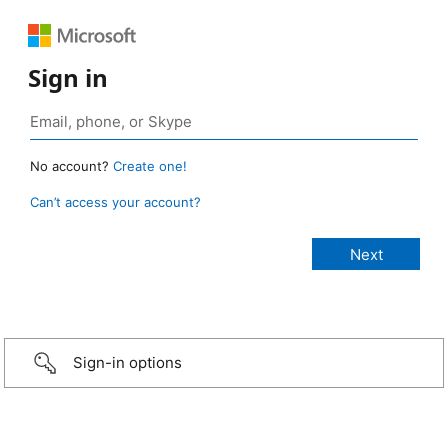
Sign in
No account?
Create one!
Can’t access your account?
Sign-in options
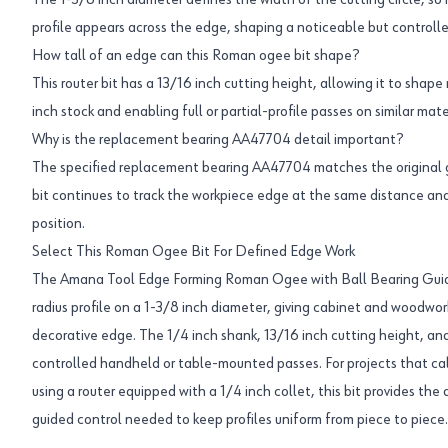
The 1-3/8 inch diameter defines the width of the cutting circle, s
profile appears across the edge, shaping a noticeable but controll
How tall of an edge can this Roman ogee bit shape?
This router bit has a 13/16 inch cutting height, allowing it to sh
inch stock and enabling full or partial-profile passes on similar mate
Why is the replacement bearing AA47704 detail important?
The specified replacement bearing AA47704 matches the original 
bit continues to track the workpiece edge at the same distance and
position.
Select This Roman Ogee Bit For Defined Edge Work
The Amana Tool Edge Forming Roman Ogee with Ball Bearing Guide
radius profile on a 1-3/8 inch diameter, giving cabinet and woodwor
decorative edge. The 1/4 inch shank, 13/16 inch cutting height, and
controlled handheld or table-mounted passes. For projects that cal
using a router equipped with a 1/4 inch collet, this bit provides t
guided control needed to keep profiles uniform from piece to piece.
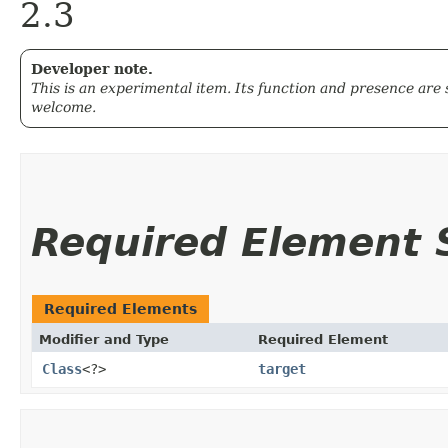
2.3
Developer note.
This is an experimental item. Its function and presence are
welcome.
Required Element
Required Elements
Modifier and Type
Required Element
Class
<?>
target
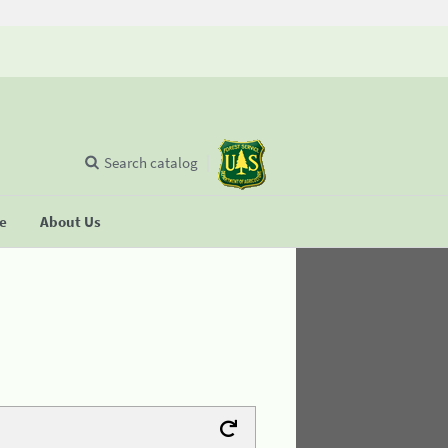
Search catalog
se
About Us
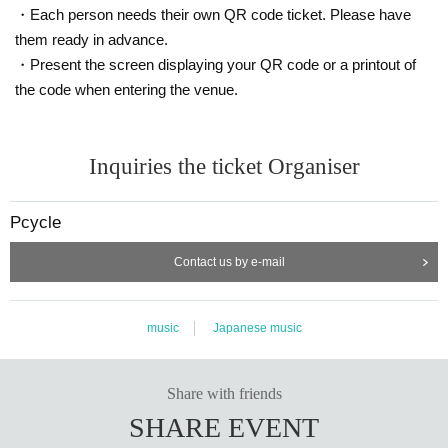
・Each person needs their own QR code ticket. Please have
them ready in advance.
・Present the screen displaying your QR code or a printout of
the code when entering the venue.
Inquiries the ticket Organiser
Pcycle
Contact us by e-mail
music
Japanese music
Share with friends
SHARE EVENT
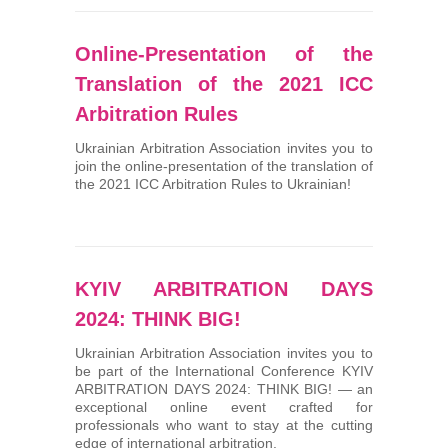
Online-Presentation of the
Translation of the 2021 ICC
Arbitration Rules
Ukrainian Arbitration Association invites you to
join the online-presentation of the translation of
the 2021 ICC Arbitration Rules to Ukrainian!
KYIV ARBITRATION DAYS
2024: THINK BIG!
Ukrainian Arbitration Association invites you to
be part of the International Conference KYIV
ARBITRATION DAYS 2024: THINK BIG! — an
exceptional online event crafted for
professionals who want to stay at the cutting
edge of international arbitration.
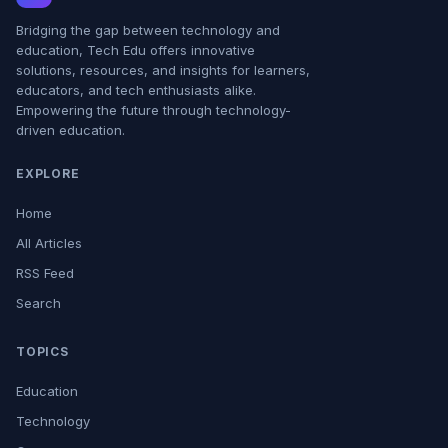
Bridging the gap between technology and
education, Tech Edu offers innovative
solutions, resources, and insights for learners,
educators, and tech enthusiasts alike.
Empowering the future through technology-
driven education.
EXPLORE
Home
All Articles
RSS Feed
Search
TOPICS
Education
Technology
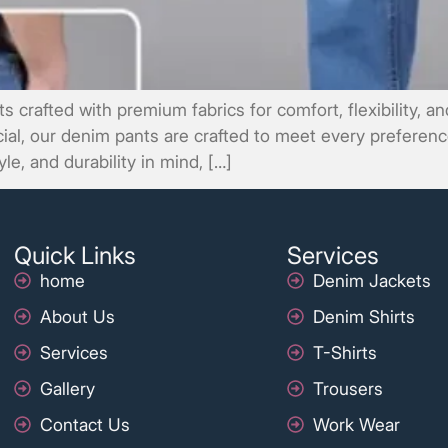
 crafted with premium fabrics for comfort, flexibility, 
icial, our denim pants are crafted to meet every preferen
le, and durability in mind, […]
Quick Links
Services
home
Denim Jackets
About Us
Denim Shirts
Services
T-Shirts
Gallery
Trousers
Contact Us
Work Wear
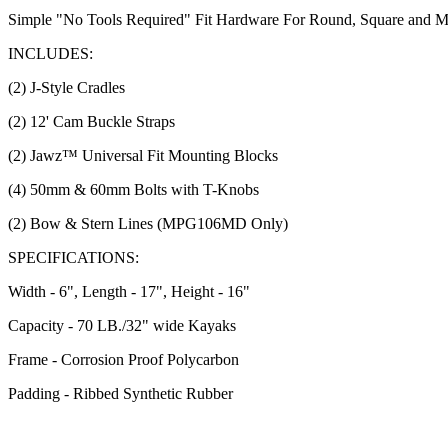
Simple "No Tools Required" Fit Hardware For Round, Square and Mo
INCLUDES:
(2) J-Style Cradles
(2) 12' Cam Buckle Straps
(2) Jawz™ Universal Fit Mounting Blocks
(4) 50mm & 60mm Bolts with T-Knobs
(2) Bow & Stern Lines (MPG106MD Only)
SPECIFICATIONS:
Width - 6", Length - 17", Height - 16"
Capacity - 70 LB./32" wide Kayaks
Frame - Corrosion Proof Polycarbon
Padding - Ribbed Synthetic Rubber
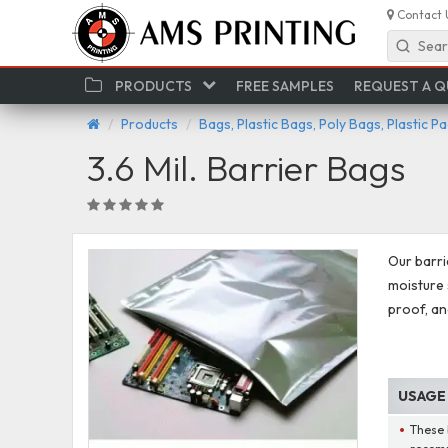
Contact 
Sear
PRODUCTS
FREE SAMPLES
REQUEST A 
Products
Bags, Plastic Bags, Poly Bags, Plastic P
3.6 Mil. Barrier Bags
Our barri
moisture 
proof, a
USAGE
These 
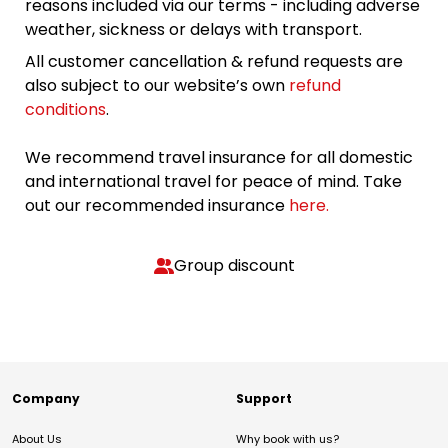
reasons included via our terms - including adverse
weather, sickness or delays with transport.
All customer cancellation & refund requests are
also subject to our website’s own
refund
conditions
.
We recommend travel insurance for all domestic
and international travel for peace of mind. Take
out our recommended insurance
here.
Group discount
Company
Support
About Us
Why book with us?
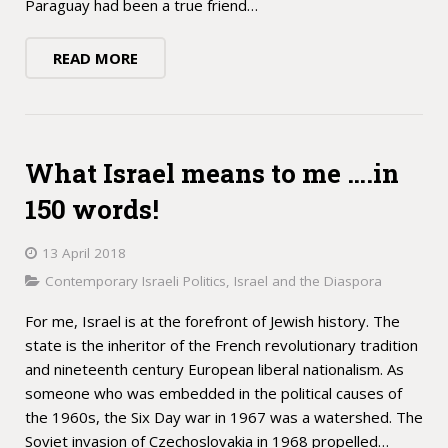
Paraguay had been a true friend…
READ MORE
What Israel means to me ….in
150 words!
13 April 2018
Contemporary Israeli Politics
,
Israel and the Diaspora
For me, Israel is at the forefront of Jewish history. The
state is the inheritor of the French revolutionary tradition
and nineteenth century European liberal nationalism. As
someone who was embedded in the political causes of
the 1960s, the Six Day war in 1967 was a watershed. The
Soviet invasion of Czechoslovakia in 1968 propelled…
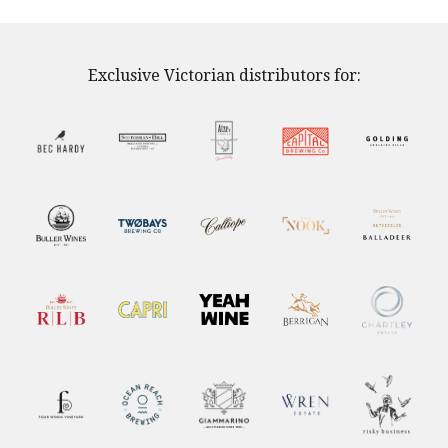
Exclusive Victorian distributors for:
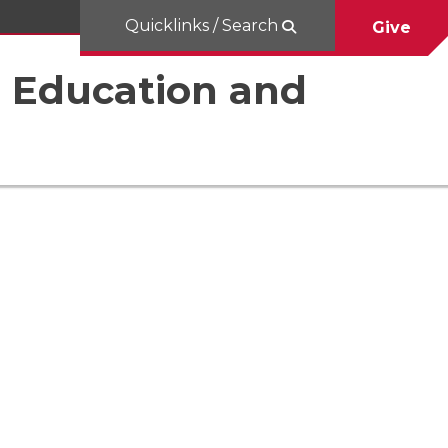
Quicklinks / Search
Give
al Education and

******

Required work ->
Counting only lines that contain the word "Roman", give the number found in the data, and nothing else.

Final answer ->
3